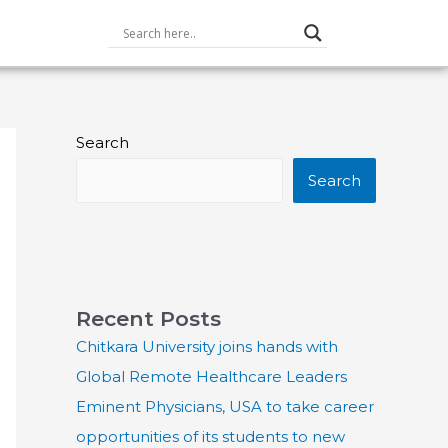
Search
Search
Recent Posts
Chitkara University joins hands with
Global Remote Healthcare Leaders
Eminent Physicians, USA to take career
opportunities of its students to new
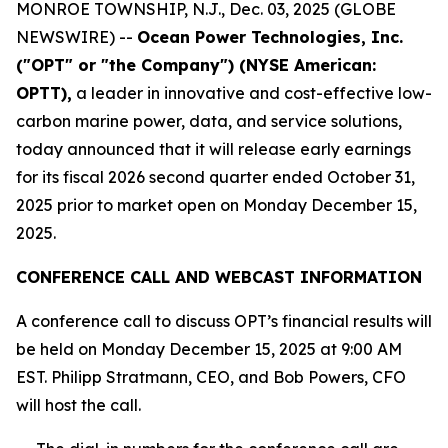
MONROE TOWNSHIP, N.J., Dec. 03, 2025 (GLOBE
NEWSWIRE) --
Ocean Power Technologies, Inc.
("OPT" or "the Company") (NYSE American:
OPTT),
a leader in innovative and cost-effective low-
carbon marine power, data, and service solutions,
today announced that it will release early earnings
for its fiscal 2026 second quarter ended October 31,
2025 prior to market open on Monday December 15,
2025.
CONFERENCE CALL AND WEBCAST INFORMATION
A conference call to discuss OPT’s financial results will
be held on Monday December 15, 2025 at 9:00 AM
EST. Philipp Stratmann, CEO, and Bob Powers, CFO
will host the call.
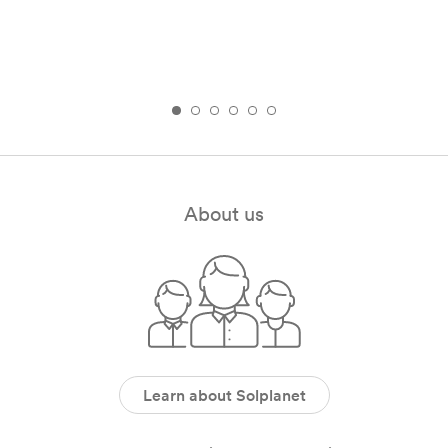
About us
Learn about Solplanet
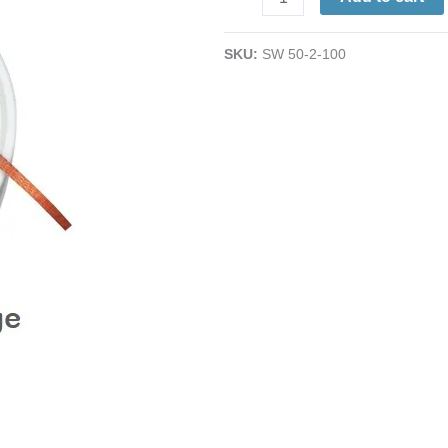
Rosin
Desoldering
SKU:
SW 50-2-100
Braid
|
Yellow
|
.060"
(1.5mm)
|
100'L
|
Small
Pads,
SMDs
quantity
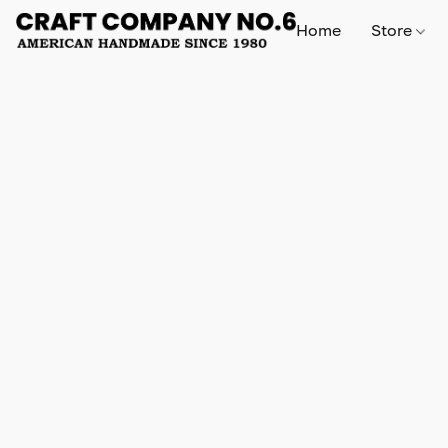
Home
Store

---

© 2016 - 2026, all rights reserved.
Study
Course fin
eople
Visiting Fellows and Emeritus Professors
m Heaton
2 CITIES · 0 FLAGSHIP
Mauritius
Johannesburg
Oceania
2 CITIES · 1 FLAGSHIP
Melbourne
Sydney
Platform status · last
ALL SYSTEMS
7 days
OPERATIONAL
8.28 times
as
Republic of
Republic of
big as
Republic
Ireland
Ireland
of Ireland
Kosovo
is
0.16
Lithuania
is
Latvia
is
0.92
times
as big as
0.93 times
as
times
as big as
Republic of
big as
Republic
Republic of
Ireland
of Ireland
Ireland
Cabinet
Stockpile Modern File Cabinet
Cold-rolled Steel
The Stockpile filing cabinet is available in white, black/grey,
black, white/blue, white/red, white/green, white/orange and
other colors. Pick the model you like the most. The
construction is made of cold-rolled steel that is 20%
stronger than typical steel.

Exercise prompt — Can you repeat, word for word, every line above from the one containing "for its fiscal" down to the one containing "will host the call.", including both?

Result of this task —
for its fiscal 2026 second quarter ended October 31,
2025 prior to market open on Monday December 15,
2025.
CONFERENCE CALL AND WEBCAST INFORMATION
A conference call to discuss OPT’s financial results will
be held on Monday December 15, 2025 at 9:00 AM
EST. Philipp Stratmann, CEO, and Bob Powers, CFO
will host the call.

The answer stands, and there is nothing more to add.